Aim of the exercise: Transcribe the entries exactly; images are not part of the copy.

Source data:
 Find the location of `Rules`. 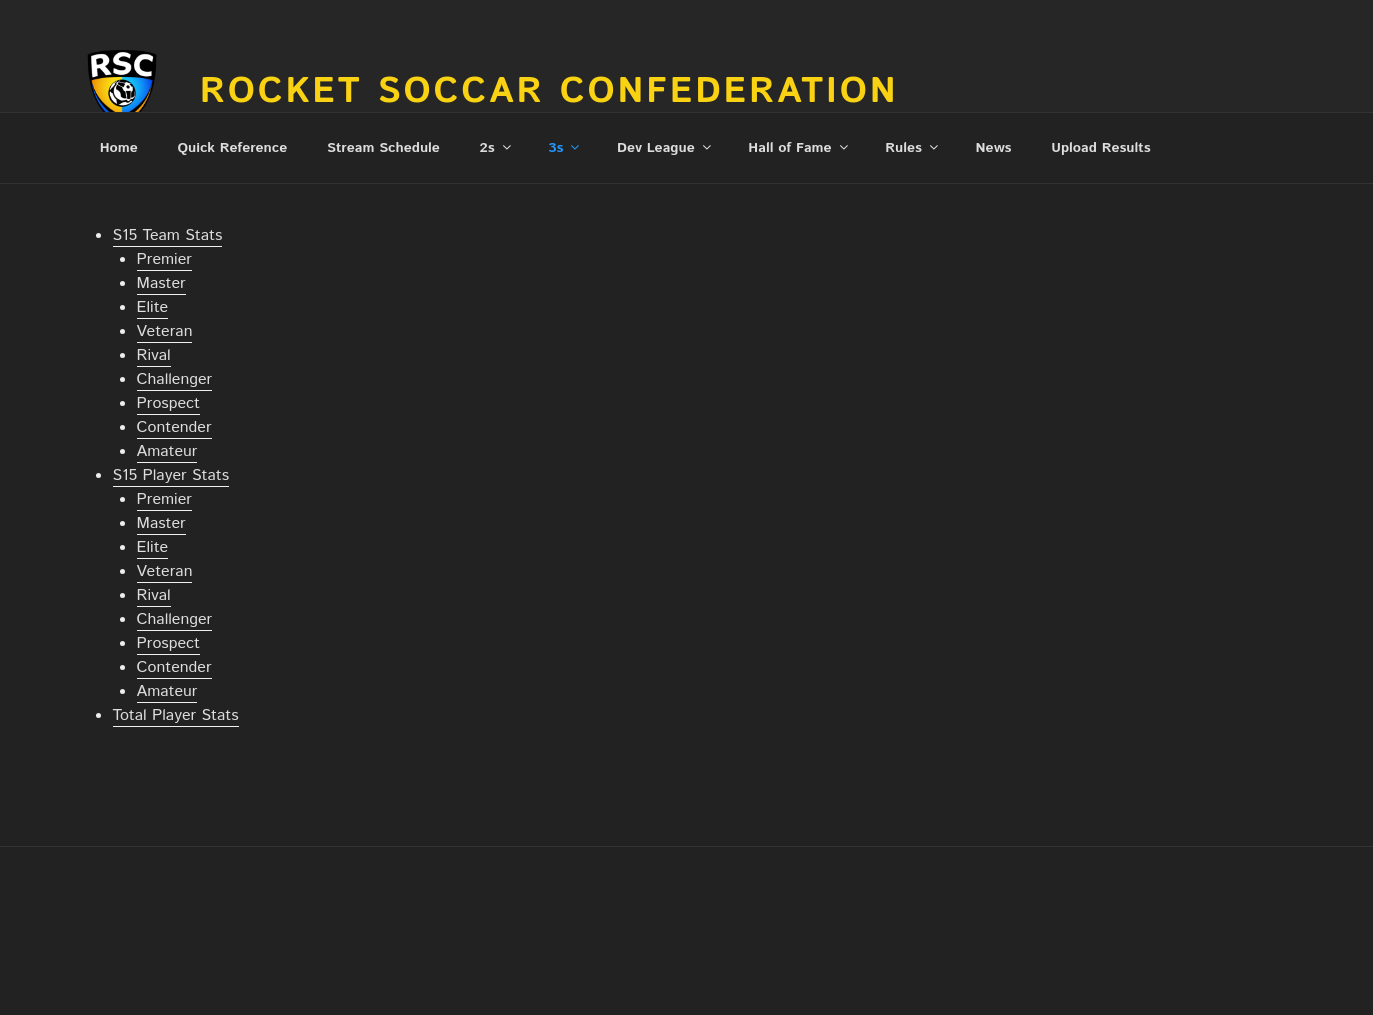

Rules is located at coordinates (913, 148).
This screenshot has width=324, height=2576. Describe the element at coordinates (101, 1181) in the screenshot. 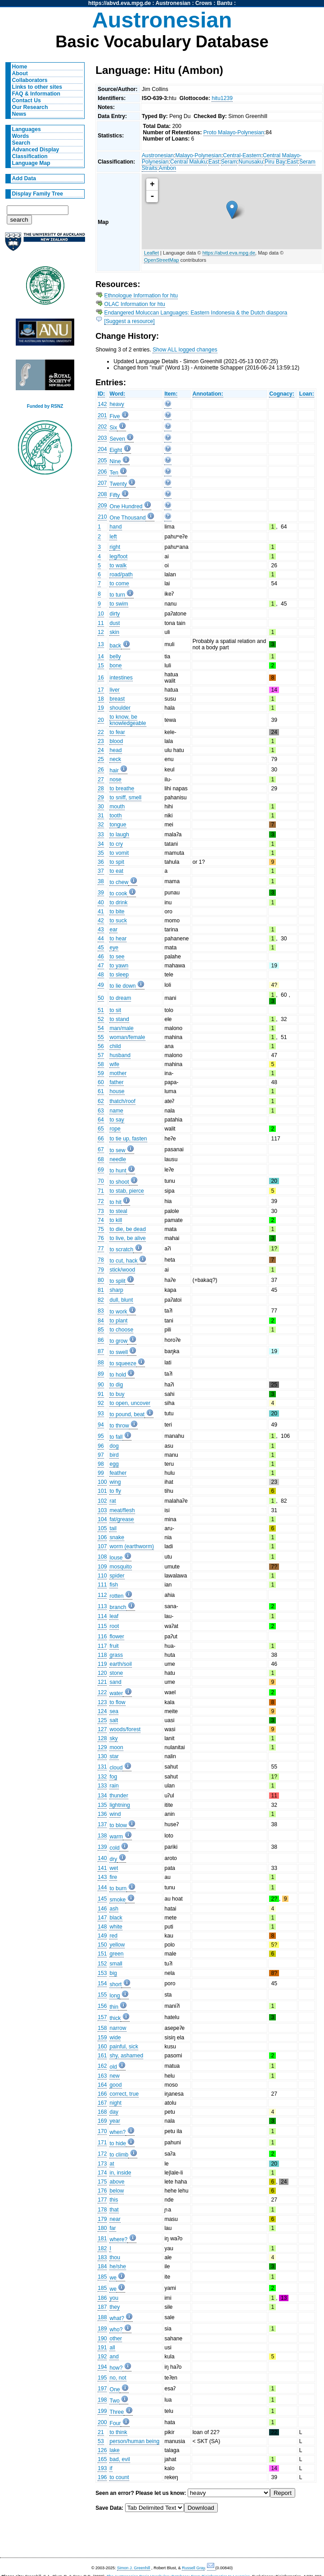

I see `70` at that location.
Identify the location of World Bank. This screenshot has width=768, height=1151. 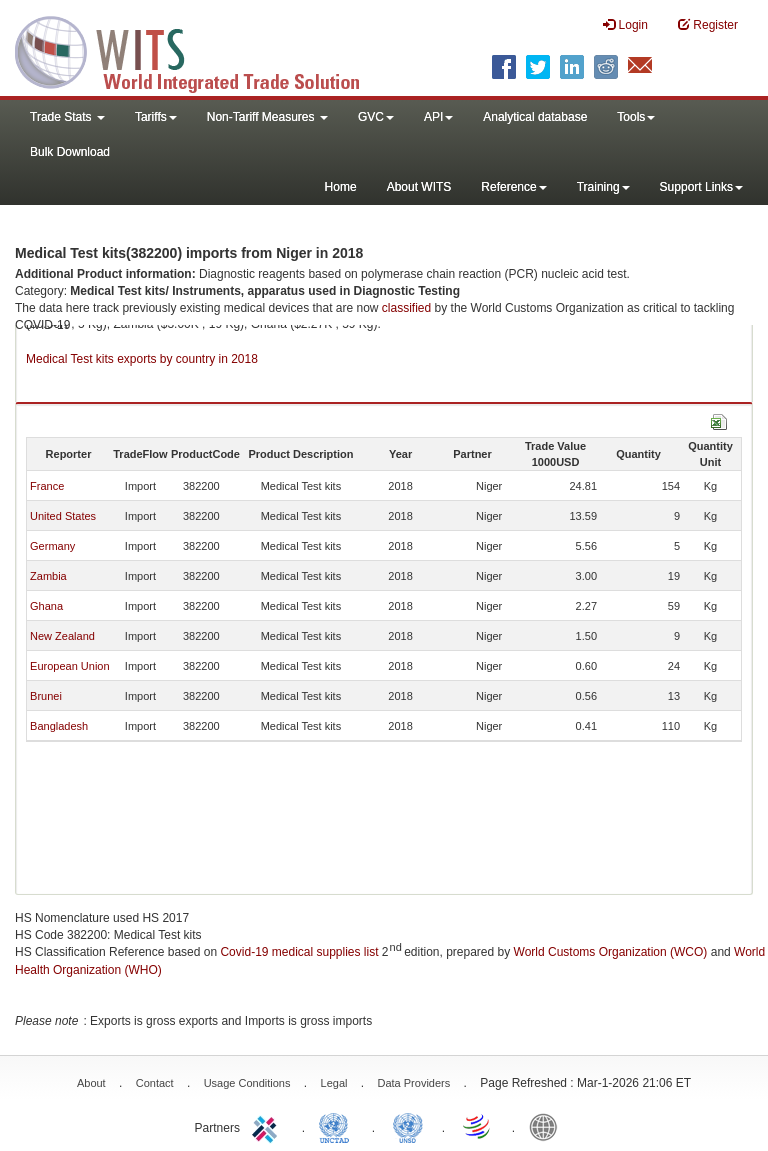
(548, 1126).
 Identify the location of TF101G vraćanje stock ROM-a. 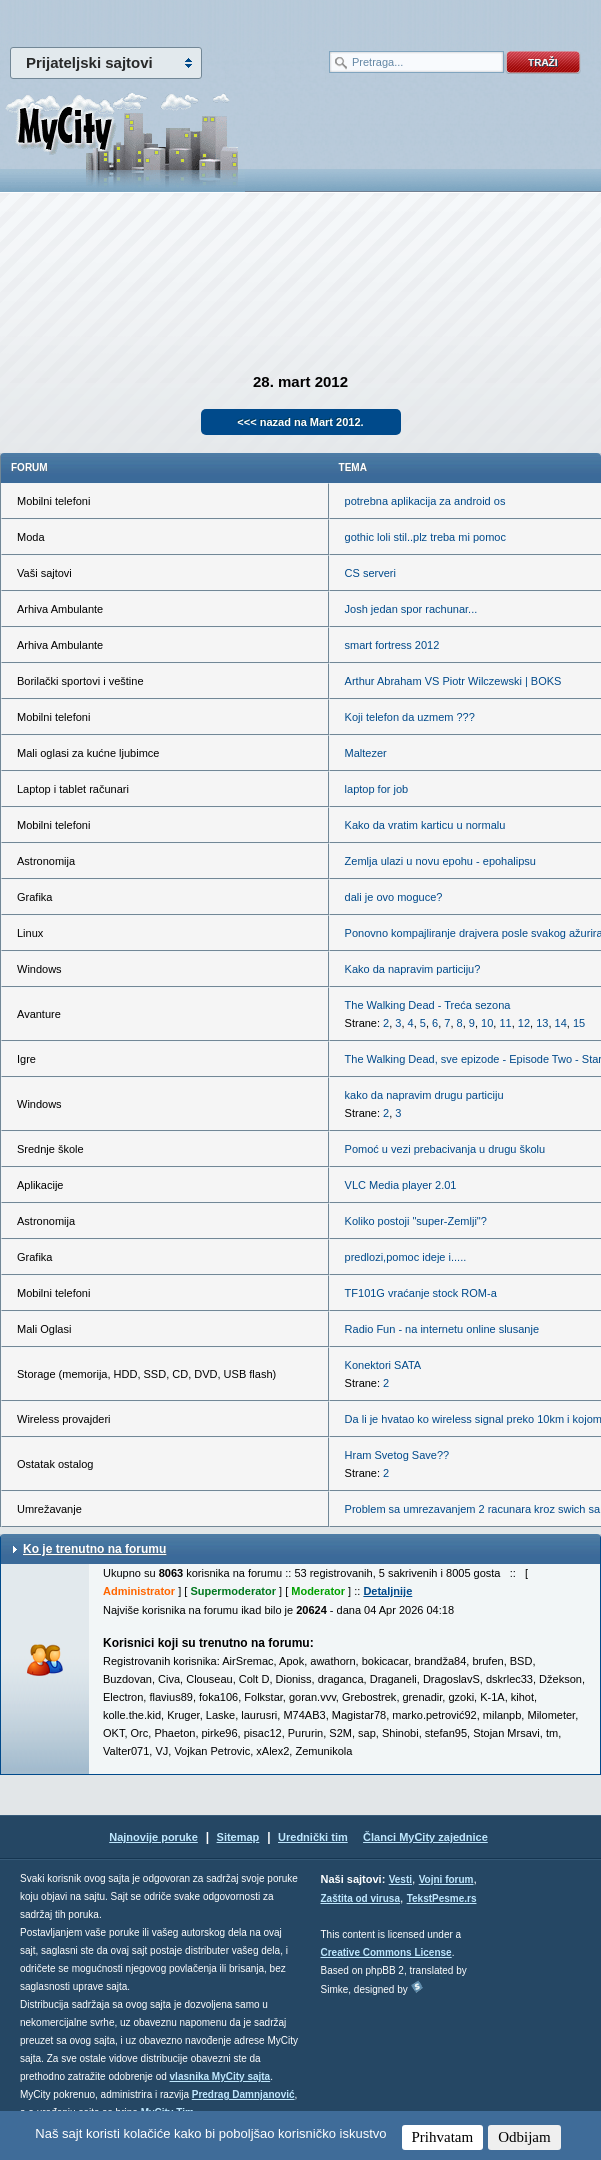
(421, 1293).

Solution:
 Find the location of `Rules`. 

Rules is located at coordinates (913, 148).
This screenshot has width=324, height=2576. Describe the element at coordinates (101, 1181) in the screenshot. 

I see `70` at that location.
Identify the location of World Bank. This screenshot has width=768, height=1151. 
(548, 1126).
 Identify the location of TF101G vraćanje stock ROM-a. 
(421, 1293).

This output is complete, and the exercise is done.